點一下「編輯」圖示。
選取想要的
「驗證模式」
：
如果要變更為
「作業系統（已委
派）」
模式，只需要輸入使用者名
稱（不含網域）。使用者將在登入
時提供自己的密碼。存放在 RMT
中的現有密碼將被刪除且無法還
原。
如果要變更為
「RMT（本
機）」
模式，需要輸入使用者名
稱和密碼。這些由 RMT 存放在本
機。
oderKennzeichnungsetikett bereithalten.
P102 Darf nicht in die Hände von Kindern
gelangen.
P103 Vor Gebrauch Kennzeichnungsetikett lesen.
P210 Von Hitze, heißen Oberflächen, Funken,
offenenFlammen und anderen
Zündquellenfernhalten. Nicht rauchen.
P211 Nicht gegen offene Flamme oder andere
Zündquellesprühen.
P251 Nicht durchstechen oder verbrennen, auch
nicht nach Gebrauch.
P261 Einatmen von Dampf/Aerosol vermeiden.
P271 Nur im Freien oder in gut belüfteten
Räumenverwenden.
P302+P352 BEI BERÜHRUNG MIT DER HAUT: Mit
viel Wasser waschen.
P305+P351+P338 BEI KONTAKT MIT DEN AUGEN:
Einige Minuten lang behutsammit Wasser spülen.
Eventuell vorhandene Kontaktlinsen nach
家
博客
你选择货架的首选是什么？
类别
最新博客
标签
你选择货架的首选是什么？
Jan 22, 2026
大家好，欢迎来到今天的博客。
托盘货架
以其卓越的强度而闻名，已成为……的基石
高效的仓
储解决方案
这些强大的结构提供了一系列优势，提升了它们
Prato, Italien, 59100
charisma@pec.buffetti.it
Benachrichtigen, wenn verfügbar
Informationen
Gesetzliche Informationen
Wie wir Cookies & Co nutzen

#### Your goal:
Look over the listing above and copy each line that contains "Gebrauch".

#### Exercise response:
P103 Vor Gebrauch Kennzeichnungsetikett lesen.
nicht nach Gebrauch.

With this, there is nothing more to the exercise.